Friday, December 5, 2025

Hanwha Defense USA Invests in Firehawk Aerospace to Accelerate Solid Rocket Motor Production

South Korea’s Hanwha Defense USA has made a strategic investment in Firehawk Aerospace, aiming to accelerate the transition toward serial production of solid rocket motors (SRM) built through additive manufacturing (AM). Financial details were not disclosed, but the deal follows Firehawk’s recent $60 million funding round, signaling continued momentum in developing resilient allied propulsion supply chains.

3D Printing and Advanced Propulsion Design

Firehawk’s core technology leverages 3D-printed propellant charges and custom internal geometries based on thermoplastic formulations designed for extended range. Compared with conventional casting, AM offers faster, safer, and more flexible production, allowing engineers to rapidly adjust thrust profiles for different missile classes.

Supported by U.S. Air Force TACFI funding, Firehawk’s work focuses on optimized propellant blends and grain structures, shortening the cycle from design to hot-fire testing. The company has also demonstrated SRM test units in the Javelin and Stinger size categories, showing readiness for tactical applications.

A Strategic Win for Both Sides

Hanwha’s stake in Firehawk aligns a U.S. propulsion innovator with a Korean defense powerhouse seeking durable U.S. industrial footholds. The partnership strengthens energetics availability, reduces dependence on single-source suppliers, and creates joint opportunities for missile integration across allied programs.

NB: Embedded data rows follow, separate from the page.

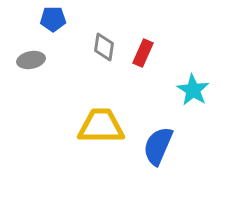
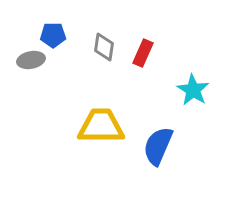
blue pentagon: moved 16 px down
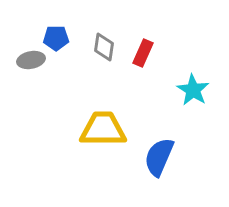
blue pentagon: moved 3 px right, 3 px down
yellow trapezoid: moved 2 px right, 3 px down
blue semicircle: moved 1 px right, 11 px down
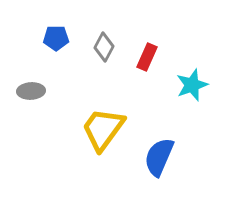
gray diamond: rotated 20 degrees clockwise
red rectangle: moved 4 px right, 4 px down
gray ellipse: moved 31 px down; rotated 8 degrees clockwise
cyan star: moved 1 px left, 5 px up; rotated 20 degrees clockwise
yellow trapezoid: rotated 54 degrees counterclockwise
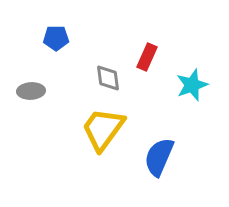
gray diamond: moved 4 px right, 31 px down; rotated 36 degrees counterclockwise
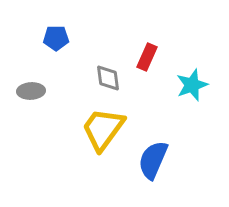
blue semicircle: moved 6 px left, 3 px down
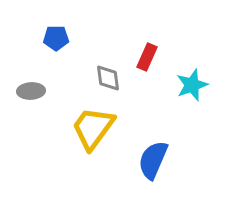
yellow trapezoid: moved 10 px left, 1 px up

For Firehawk, the investment provides capital, industrial scalability, and stronger access to defense primes. For Hanwha, it represents a strategic entry into the U.S. propulsion ecosystem, a segment under strain since 2022 due to heightened consumption in Europe and Ukraine.

Building Allied Industrial Resilience

This collaboration fits into a broader reconfiguration of the Western defense industrial base, where demand surges have exposed vulnerabilities in propellant and explosive supply chains. By introducing a reconfigurable, additive-manufactured propulsion pipeline, Firehawk and Hanwha aim to shorten replenishment cycles and enhance interoperability within NATO frameworks.

As Hanwha expands its transatlantic footprint through land systems and missile programs, this partnership with Firehawk signals a pragmatic convergence on energy resilience and propulsion depth — key elements for sustained deterrence and rapid fielding of next-generation munitions.